Extracted entries:
========

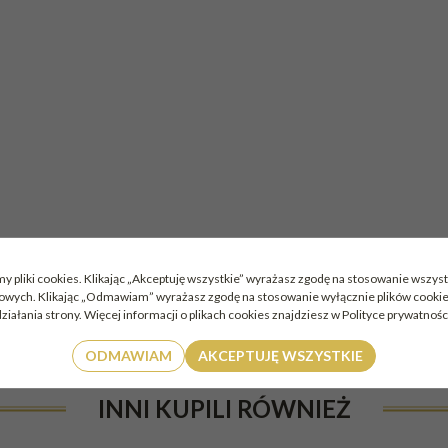
y pliki cookies. Klikając „Akceptuję wszystkie” wyrażasz zgodę na stosowanie wszyst
mowych. Klikając „Odmawiam” wyrażasz zgodę na stosowanie wyłącznie plików cook
ziałania strony. Więcej informacji o plikach cookies znajdziesz w Polityce prywatnośc
ODMAWIAM
AKCEPTUJĘ WSZYSTKIE
INNI KUPILI RÓWNIEŻ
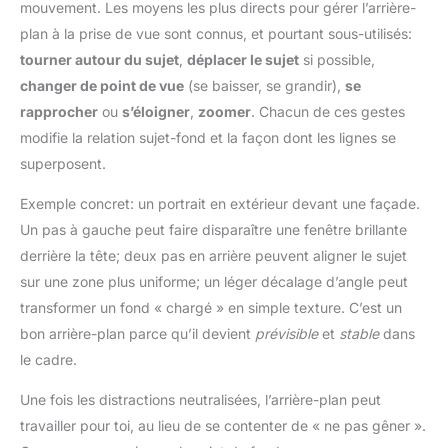
mouvement. Les moyens les plus directs pour gérer l’arrière-
plan à la prise de vue sont connus, et pourtant sous-utilisés:
tourner autour du sujet
,
déplacer le sujet
si possible,
changer de point de vue
(se baisser, se grandir),
se
rapprocher
ou
s’éloigner
,
zoomer
. Chacun de ces gestes
modifie la relation sujet-fond et la façon dont les lignes se
superposent.
Exemple concret: un portrait en extérieur devant une façade.
Un pas à gauche peut faire disparaître une fenêtre brillante
derrière la tête; deux pas en arrière peuvent aligner le sujet
sur une zone plus uniforme; un léger décalage d’angle peut
transformer un fond « chargé » en simple texture. C’est un
bon arrière-plan parce qu’il devient
prévisible
et
stable
dans
le cadre.
Une fois les distractions neutralisées, l’arrière-plan peut
travailler pour toi, au lieu de se contenter de « ne pas gêner ».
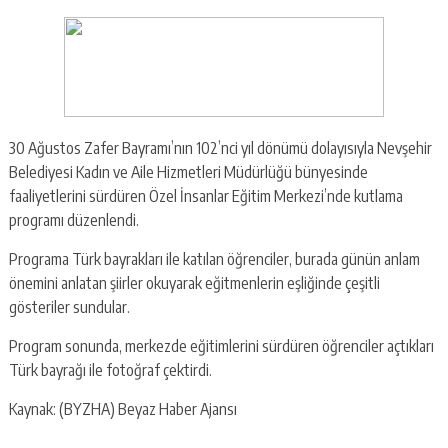
30 Ağustos Zafer Bayramı’nın 102’nci yıl dönümü dolayısıyla Nevşehir
Belediyesi Kadın ve Aile Hizmetleri Müdürlüğü bünyesinde
faaliyetlerini sürdüren Özel İnsanlar Eğitim Merkezi’nde kutlama
programı düzenlendi.
Programa Türk bayrakları ile katılan öğrenciler, burada günün anlam
önemini anlatan şiirler okuyarak eğitmenlerin eşliğinde çeşitli
gösteriler sundular.
Program sonunda, merkezde eğitimlerini sürdüren öğrenciler açtıkları
Türk bayrağı ile fotoğraf çektirdi.
Kaynak: (BYZHA) Beyaz Haber Ajansı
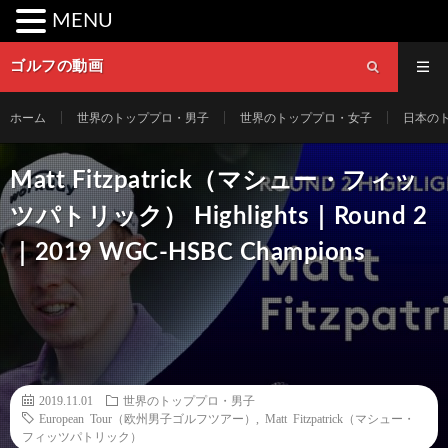
MENU
ゴルフの動画
ホーム
世界のトッププロ・男子
世界のトッププロ・女子
日本の
Matt Fitzpatrick（マシュー・フィッ
ツパトリック） Highlights｜Round 2
｜2019 WGC-HSBC Champions
2019.11.01
世界のトッププロ・男子
European Tour（欧州男子ゴルフツアー）
,
Matt Fitzpatrick（マシュー・
フィッツパトリック）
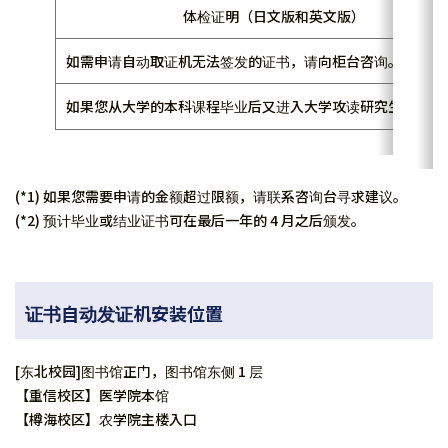
体检证明（日文版和英文版）
如需申请自动取证机无法签发的证书，请向柜台咨询。
如果您从大学的本科课程毕业后又进入大学攻读研究生课程，
(*1) 如果您需要申请的金额超过限额，请联系咨询台寻求建议。
(*2) 预计毕业或结业证书可在最后一年的 4 月之后颁发。
证书自动发证机安装位置
[东北校园]图书馆正门，图书馆东侧 1 层
【重信校区】医学院本馆
【樽海校区】农学院主楼入口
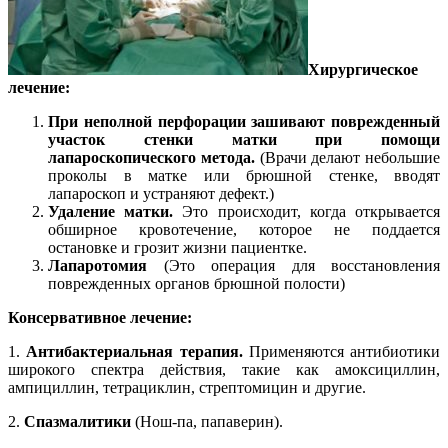
Хирургическое
лечение:
При неполной перфорации зашивают поврежденный
участок стенки матки при помощи
лапароскопического метода.
(Врачи делают небольшие
проколы в матке или брюшной стенке, вводят
лапароскоп и устраняют дефект.)
Удаление матки.
Это происходит, когда открывается
обширное кровотечение, которое не поддается
остановке и грозит жизни пациентке.
Лапаротомия
(Это операция для восстановления
поврежденных органов брюшной полости)
Консервативное лечение:
1.
Антибактериальная терапия.
Применяются антибиотики
широкого спектра действия, такие как амоксициллин,
ампициллин, тетрациклин, стрептомицин и другие.
2.
Спазмалитики
(Нош-па, папаверин).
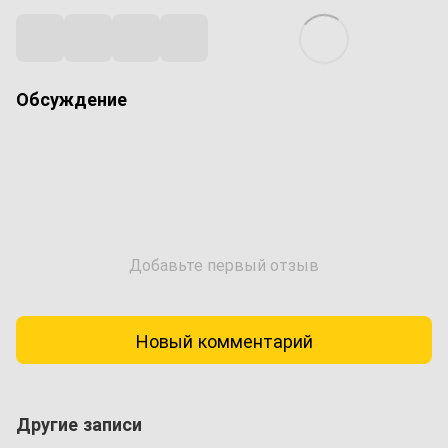
Обсуждение
Добавьте первый отзыв
Новый комментарий
Другие записи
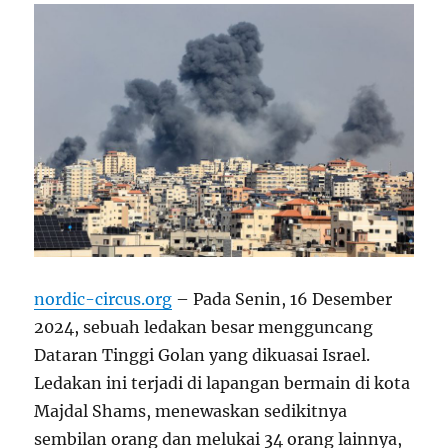
nordic-circus.org
– Pada Senin, 16 Desember
2024, sebuah ledakan besar mengguncang
Dataran Tinggi Golan yang dikuasai Israel.
Ledakan ini terjadi di lapangan bermain di kota
Majdal Shams, menewaskan sedikitnya
sembilan orang dan melukai 34 orang lainnya,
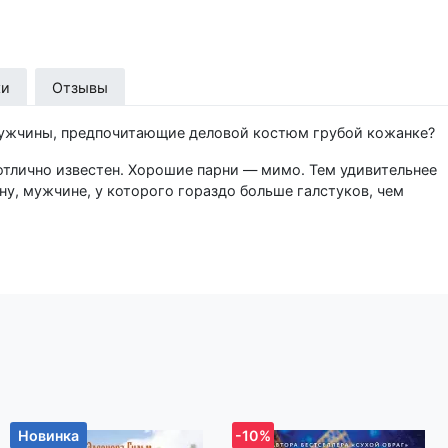
ки
Отзывы
 мужчины, предпочитающие деловой костюм грубой кожанке?
лично известен. Хорошие парни — мимо. Тем удивительнее
ону, мужчине, у которого гораздо больше галстуков, чем
ет парфюмом, а не сигаретами.
 на шутку заинтересована его личностью. Почему он избегает
т шумиху и веселье? Желание Биби проникнуть в голову Кена
кает в кое-что больше…. Романтический интерес?
в своей жизни новую страницу.
 роман и часть цикла «44 главы о 4 мужчинах».
холога, чтобы написать цикл романов об отношениях.
Новинка
-10%
о 4 мужчинах» попал в Топ-100 бестселлеров США, по его мо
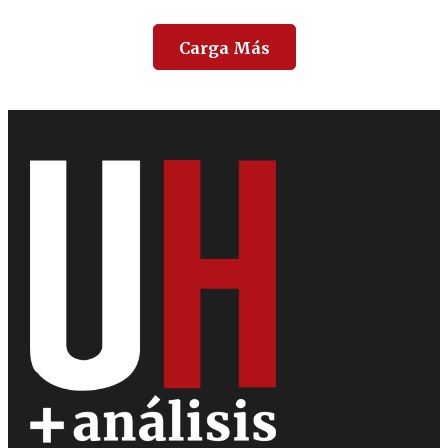
Carga Más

========

Required action: Copy the data exactly. Pictures do not belong in the copy.

Result of this exercise:
y pliki cookies. Klikając „Akceptuję wszystkie” wyrażasz zgodę na stosowanie wszyst
mowych. Klikając „Odmawiam” wyrażasz zgodę na stosowanie wyłącznie plików cook
ziałania strony. Więcej informacji o plikach cookies znajdziesz w Polityce prywatnośc
ODMAWIAM
AKCEPTUJĘ WSZYSTKIE
INNI KUPILI RÓWNIEŻ
mouvement. Les moyens les plus directs pour gérer l’arrière-
plan à la prise de vue sont connus, et pourtant sous-utilisés:
tourner autour du sujet
,
déplacer le sujet
si possible,
changer de point de vue
(se baisser, se grandir),
se
rapprocher
ou
s’éloigner
,
zoomer
. Chacun de ces gestes
modifie la relation sujet-fond et la façon dont les lignes se
superposent.
Exemple concret: un portrait en extérieur devant une façade.
Un pas à gauche peut faire disparaître une fenêtre brillante
derrière la tête; deux pas en arrière peuvent aligner le sujet
sur une zone plus uniforme; un léger décalage d’angle peut
transformer un fond « chargé » en simple texture. C’est un
bon arrière-plan parce qu’il devient
prévisible
et
stable
dans
le cadre.
Une fois les distractions neutralisées, l’arrière-plan peut
travailler pour toi, au lieu de se contenter de « ne pas gêner ».
30 Ağustos Zafer Bayramı’nın 102’nci yıl dönümü dolayısıyla Nevşehir
Belediyesi Kadın ve Aile Hizmetleri Müdürlüğü bünyesinde
faaliyetlerini sürdüren Özel İnsanlar Eğitim Merkezi’nde kutlama
programı düzenlendi.
Programa Türk bayrakları ile katılan öğrenciler, burada günün anlam
önemini anlatan şiirler okuyarak eğitmenlerin eşliğinde çeşitli
gösteriler sundular.
Program sonunda, merkezde eğitimlerini sürdüren öğrenciler açtıkları
Türk bayrağı ile fotoğraf çektirdi.
Kaynak: (BYZHA) Beyaz Haber Ajansı
MENU
ゴルフの動画
ホーム
世界のトッププロ・男子
世界のトッププロ・女子
日本の
Matt Fitzpatrick（マシュー・フィッ
ツパトリック） Highlights｜Round 2
｜2019 WGC-HSBC Champions
2019.11.01
世界のトッププロ・男子
European Tour（欧州男子ゴルフツアー）
,
Matt Fitzpatrick（マシュー・
フィッツパトリック）
体检证明（日文版和英文版）
如需申请自动取证机无法签发的证书，请向柜台咨询。
如果您从大学的本科课程毕业后又进入大学攻读研究生课程，
(*1) 如果您需要申请的金额超过限额，请联系咨询台寻求建议。
(*2) 预计毕业或结业证书可在最后一年的 4 月之后颁发。
证书自动发证机安装位置
[东北校园]图书馆正门，图书馆东侧 1 层
【重信校区】医学院本馆
【樽海校区】农学院主楼入口
Хирургическое
лечение:
При неполной перфорации зашивают поврежденный
участок стенки матки при помощи
лапароскопического метода.
(Врачи делают небольшие
проколы в матке или брюшной стенке, вводят
лапароскоп и устраняют дефект.)
Удаление матки.
Это происходит, когда открывается
обширное кровотечение, которое не поддается
остановке и грозит жизни пациентке.
Лапаротомия
(Это операция для восстановления
поврежденных органов брюшной полости)
Консервативное лечение:
1.
Антибактериальная терапия.
Применяются антибиотики
широкого спектра действия, такие как амоксициллин,
ампициллин, тетрациклин, стрептомицин и другие.
2.
Спазмалитики
(Нош-па, папаверин).
Обсуждение
Добавьте первый отзыв
Новый комментарий
Другие записи
nordic-circus.org
– Pada Senin, 16 Desember
2024, sebuah ledakan besar mengguncang
Dataran Tinggi Golan yang dikuasai Israel.
Ledakan ini terjadi di lapangan bermain di kota
Majdal Shams, menewaskan sedikitnya
sembilan orang dan melukai 34 orang lainnya,
ки
Отзывы
 мужчины, предпочитающие деловой костюм грубой кожанке?
лично известен. Хорошие парни — мимо. Тем удивительнее
ону, мужчине, у которого гораздо больше галстуков, чем
ет парфюмом, а не сигаретами.
 на шутку заинтересована его личностью. Почему он избегает
т шумиху и веселье? Желание Биби проникнуть в голову Кена
кает в кое-что больше…. Романтический интерес?
в своей жизни новую страницу.
 роман и часть цикла «44 главы о 4 мужчинах».
холога, чтобы написать цикл романов об отношениях.
Новинка
-10%
о 4 мужчинах» попал в Топ-100 бестселлеров США, по его мо
Carga Más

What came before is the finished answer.